В 1970-е годы в музыке возникает новое базовое переживание, новый тон настройки творчества и восприятия. Речь идет о фундаментальном чувстве, предваряющем музицирование, являющемся его духовной и душевной основой. Таких аксиом в мире музыки немного. В горизонте европейской композиции до 70-х выделялись всего только две.

С начала опус-музыки и до рубежа XVIII—XIX веков аксиоматический настрой музыки — служение: благоговейное — у церковного алтаря; этикетное — у светского трона. Все музыкальные послания, дошедшие до нас от времен Перотина и до эпохи Баха, так или иначе выражают посыл служения. Да и в конкретно-житейском плане музыканты служили. Гайдн лишь под конец жизни был отпущен кн. Эстерхази на свободные заработки. Тип свободного художника в качестве высокой нормы утвердила биография Бетховена.

Усвоение музыкантами статуса свободных художников совпало с распространением общедоступных концертных залов и оперных театров, с формированием нового адресата композиторского творчества — широкой публики и с перенастройкой звучания на эхо зала (см. подробнее в разделе «Прямосознание и мичуринская правда музыкальной истории»). Служению пришлось посторониться и пропустить вперед новую аксиому: привлечение внимания. До того как сообщить нечто авторски-задушевное, музыкальный язык должен был войти в роль «души общества», «общественной души», или, по формулировке Гегеля, «концентрированного сердца». Быть в центре (а точнее — центром) общения, притягивать внимание публики, перерабатывать творческую экзистенцию (в том числе и константно-реликтовое служение) в социальную заметность и знаменитость — таковы эстетический императив произведений и житейская стратегия композиторов XIX—XX веков. А поскольку за счет отрицания выделиться легче, чем за счет утверждения, то «нет-героика» органично вошла в систему смысловых доминант музыки.

С 1960-х годов композиция все решительнее настраивается на природоподобие опуса, на «да-данность» звучания. Одновременно апробируется новая настройка творчества: не служение, не привлечение внимания, а вовлеченность в… Аксиомой становится отсутствие субъект-объектных отношений: как если бы созерцатель пейзажа не любовался рощей или рекой с пасторальным умилением горожанина, а непосредственно присутствовал в этом пейзаже, был в него включен — в том числе и своим сознанием.

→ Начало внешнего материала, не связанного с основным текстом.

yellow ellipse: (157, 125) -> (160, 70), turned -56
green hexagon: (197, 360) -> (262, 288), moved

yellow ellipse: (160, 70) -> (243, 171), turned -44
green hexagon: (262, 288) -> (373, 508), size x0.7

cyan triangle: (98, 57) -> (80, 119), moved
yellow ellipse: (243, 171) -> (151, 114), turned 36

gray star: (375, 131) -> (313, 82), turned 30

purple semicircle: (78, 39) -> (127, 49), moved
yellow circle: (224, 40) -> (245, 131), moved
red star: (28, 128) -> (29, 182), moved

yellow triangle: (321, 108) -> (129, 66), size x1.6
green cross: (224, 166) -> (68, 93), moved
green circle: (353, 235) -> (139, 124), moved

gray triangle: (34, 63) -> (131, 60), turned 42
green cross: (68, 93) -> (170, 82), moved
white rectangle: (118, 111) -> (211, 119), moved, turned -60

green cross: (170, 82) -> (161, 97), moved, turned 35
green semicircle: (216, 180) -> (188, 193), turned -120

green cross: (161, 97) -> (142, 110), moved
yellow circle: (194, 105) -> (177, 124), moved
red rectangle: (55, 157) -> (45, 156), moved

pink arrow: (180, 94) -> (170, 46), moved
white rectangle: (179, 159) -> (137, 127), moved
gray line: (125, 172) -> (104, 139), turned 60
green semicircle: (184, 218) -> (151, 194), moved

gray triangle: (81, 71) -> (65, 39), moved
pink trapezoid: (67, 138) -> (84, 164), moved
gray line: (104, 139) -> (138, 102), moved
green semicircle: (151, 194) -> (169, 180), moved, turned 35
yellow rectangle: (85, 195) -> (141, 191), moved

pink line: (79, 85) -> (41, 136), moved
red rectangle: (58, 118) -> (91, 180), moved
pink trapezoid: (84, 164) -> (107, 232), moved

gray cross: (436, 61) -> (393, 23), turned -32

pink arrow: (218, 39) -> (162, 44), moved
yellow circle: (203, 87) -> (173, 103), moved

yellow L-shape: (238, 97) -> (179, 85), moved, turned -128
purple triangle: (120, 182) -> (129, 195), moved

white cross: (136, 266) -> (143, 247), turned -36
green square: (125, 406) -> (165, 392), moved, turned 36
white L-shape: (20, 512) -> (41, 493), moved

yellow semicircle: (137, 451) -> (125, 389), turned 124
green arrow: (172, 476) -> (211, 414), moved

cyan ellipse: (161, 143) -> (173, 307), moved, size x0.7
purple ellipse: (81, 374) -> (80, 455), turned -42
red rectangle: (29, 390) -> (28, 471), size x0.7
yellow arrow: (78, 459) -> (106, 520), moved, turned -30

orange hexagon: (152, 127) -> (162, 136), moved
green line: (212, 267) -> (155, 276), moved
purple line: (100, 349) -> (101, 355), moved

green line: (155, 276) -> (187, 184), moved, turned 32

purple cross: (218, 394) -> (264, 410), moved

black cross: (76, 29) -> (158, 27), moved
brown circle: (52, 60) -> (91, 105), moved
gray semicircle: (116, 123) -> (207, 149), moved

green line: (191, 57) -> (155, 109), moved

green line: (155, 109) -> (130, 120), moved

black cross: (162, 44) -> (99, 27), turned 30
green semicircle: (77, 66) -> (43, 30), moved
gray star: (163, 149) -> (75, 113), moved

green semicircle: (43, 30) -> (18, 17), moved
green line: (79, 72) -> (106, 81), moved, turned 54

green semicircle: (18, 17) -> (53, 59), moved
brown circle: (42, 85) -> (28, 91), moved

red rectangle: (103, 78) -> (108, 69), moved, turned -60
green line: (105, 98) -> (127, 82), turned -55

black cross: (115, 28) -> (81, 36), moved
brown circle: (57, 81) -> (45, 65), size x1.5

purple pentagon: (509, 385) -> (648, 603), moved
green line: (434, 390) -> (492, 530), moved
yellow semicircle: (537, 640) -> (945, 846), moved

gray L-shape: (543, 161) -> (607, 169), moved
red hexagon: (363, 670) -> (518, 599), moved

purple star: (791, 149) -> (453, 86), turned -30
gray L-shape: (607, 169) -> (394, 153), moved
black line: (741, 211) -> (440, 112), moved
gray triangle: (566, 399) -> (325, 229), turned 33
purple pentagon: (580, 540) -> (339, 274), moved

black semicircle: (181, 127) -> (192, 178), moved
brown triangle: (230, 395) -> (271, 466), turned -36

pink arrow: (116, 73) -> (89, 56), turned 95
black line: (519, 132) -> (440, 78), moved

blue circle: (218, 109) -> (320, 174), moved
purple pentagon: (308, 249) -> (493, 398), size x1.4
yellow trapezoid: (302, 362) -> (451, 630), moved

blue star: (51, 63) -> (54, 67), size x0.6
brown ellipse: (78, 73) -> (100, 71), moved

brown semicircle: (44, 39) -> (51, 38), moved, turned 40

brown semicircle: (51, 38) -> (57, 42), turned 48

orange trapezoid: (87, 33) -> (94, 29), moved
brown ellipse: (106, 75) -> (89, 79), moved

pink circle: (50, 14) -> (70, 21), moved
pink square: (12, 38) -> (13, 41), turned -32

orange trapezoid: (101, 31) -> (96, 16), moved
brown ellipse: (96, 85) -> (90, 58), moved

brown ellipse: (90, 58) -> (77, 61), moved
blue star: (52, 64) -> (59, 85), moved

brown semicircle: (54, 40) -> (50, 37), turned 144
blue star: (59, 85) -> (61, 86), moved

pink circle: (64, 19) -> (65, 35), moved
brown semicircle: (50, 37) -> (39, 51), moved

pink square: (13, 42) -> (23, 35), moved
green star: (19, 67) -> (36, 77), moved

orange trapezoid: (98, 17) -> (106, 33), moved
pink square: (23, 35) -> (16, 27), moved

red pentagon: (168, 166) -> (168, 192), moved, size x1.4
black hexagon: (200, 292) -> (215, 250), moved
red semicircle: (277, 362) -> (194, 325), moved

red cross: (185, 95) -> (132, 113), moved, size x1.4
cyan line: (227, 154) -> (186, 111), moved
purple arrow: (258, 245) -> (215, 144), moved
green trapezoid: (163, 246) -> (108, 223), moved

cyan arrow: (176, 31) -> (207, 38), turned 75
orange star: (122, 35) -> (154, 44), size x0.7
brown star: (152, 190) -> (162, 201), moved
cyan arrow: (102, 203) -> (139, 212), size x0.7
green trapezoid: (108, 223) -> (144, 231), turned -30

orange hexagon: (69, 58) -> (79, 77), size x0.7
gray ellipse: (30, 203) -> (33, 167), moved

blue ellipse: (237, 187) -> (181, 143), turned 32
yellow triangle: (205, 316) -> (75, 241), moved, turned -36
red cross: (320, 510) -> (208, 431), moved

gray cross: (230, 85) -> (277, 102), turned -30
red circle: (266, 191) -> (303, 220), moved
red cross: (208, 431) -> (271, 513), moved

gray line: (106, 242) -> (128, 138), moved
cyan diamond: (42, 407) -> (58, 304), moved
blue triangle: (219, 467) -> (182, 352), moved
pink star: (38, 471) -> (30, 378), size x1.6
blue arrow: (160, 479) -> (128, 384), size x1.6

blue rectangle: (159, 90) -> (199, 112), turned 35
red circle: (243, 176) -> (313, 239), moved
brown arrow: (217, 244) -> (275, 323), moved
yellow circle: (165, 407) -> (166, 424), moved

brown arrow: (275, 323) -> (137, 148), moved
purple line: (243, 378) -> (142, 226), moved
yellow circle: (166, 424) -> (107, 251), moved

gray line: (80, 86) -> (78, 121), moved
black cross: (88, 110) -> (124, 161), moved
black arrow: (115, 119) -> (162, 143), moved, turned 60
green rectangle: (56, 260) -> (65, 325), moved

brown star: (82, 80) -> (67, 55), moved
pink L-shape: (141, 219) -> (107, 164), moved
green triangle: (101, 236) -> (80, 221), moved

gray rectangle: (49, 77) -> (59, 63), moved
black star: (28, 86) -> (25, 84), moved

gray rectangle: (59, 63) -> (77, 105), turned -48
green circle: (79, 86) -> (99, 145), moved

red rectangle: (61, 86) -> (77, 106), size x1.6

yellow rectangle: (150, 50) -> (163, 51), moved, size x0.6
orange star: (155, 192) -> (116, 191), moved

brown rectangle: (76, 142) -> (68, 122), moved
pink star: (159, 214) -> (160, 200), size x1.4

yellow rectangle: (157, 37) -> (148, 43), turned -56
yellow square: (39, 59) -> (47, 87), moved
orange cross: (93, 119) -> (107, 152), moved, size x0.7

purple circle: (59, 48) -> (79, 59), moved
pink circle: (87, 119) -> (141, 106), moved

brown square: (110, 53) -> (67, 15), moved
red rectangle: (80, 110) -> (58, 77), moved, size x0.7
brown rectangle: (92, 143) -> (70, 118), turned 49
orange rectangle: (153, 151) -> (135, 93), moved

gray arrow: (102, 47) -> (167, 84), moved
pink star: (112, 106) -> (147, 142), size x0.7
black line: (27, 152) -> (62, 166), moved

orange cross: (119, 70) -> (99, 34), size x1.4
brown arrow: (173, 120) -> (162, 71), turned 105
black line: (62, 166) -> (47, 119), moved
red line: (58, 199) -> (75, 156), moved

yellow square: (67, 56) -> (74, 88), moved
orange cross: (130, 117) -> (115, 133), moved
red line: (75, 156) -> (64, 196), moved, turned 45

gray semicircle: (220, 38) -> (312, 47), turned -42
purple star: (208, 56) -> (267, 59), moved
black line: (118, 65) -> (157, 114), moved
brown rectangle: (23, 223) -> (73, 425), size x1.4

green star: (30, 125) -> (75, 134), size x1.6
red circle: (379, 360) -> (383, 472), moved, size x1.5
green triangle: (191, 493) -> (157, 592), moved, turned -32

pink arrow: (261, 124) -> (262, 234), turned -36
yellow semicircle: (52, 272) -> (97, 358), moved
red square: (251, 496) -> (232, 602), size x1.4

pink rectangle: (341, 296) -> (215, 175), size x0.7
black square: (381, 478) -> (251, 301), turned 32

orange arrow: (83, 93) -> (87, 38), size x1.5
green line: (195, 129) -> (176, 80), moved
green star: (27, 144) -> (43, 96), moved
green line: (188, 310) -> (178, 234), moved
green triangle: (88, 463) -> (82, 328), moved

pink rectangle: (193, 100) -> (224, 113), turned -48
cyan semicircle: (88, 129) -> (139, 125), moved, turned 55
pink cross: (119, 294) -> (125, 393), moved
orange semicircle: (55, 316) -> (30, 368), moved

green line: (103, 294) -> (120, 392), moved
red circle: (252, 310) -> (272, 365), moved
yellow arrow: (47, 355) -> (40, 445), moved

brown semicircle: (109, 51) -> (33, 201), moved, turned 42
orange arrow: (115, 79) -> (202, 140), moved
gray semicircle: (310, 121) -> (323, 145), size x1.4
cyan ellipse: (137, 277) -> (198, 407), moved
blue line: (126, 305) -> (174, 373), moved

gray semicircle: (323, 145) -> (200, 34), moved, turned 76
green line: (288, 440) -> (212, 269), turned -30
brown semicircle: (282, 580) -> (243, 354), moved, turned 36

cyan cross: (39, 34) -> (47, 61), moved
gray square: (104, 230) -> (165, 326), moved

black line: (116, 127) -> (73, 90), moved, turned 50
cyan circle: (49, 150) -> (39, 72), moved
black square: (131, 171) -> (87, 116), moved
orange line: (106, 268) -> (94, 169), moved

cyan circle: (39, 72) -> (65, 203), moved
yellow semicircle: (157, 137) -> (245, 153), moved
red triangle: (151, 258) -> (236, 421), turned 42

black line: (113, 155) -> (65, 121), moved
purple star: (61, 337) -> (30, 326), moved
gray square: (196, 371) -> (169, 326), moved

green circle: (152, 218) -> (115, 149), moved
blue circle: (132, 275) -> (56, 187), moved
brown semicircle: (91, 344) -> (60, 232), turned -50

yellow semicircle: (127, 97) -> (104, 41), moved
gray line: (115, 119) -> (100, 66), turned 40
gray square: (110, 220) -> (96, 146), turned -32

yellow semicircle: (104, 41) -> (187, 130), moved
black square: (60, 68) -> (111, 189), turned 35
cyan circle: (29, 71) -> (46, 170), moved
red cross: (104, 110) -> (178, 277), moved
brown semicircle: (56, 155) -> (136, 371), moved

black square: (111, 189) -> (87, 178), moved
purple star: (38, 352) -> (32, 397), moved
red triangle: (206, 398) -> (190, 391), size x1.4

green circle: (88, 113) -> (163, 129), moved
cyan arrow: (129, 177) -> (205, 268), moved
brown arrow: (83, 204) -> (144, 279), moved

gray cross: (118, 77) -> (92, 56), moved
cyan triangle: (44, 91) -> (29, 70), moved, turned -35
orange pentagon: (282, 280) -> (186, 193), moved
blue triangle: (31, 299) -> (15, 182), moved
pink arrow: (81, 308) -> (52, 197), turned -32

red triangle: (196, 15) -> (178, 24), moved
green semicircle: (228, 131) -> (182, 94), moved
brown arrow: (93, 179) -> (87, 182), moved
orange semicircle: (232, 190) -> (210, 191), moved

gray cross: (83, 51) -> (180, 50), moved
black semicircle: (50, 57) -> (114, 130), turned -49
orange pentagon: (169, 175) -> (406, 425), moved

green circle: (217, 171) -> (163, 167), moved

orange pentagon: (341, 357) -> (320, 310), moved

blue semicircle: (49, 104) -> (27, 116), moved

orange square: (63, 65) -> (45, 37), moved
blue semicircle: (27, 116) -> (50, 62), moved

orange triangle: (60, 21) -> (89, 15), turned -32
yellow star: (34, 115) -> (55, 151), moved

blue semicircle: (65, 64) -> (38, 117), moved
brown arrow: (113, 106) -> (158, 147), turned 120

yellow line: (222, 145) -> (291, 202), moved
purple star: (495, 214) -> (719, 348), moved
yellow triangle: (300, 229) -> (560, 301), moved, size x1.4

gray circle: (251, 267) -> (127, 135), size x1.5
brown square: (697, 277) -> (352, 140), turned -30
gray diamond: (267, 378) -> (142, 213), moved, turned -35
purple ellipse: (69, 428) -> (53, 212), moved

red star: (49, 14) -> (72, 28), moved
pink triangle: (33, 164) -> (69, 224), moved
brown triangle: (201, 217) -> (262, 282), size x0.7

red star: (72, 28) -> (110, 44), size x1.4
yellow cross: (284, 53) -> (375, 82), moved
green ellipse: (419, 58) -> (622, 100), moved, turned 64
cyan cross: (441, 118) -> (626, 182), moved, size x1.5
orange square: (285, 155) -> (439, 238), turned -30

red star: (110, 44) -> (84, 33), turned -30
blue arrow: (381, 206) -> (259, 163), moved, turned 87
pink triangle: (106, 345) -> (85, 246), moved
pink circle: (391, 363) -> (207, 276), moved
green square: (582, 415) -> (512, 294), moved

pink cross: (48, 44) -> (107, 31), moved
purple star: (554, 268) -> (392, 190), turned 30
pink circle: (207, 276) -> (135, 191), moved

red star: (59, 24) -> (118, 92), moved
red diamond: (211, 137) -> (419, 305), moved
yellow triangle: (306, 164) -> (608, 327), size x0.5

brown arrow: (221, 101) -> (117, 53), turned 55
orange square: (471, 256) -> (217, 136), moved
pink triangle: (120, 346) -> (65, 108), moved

Посыл вовлеченности в бытие размещает «послания» композиторов в онтологическом реестре; собственно, эти «послания» уже и не авторские сообщения, не индивидуально отмеренные дозы неповторимой информации, а непосредственно события бытия. Поскольку же бытие, во-первых, заслонено рутинными ситуациями жизни, а во-вторых, само по себе не ухватываемо, то композиция, переживающая вовлеченность, занята сочинением событий бытия, или, иначе говоря, провоцированием бытийной событийности.

 

* * *

У каждого из принявших этот риск и шанс мастеров авангарда перелом от «Нет!» к «Да!» совершался по-своему. Одни переживали депрессию, чуть не закончившуюся суицидом (К. Штокхаузен). Другие на годы уезжали в деревню (А. Пярт, род. в 1935 г.). Третьи спешили подчинить музыку первому попавшемуся реальному позитиву (Ханс Вернер Хенце, род. в 1926 г., в середине 70-х вдруг ненадолго заделался музыкальным последователем русских народников). Четвертые откладывали в сторону партитурную бумагу и погружались в изучение канонических традиций (Владимир Мартынов)… У некоторых отечественных композиторов путь от «Нет!» к «Да!» получил географическое выражение. Например, Александр Рабинович (род. в 1945 г.), в 1960-е — начале 1970-х годов отчаянный вебернианец и булезианец, перманентно выгоняемый из Союза композиторов, как только открылась такая возможность, уехал за границу и осел в Бельгии. Там, по свидетельствам поддерживавших с ним связь коллег, он «столкнулся с таким же культурным тоталитаризмом, только другим» и превратился в радикала-шубертианца. Все, что пишется А. Рабиновичем с конца 70-х, представляет собой один бесконечный «Экспромт» Шуберта, тонко варьируемый, напоенный лирическим восторгом, излучающий тихое и ясное сияние интимной гимничности, характеризующей высокую песенность Шуберта. Надо добавить, что «Шуберт» у А. Рабиновича абсолютно таинствен, при всей его знаковости и «знакомости».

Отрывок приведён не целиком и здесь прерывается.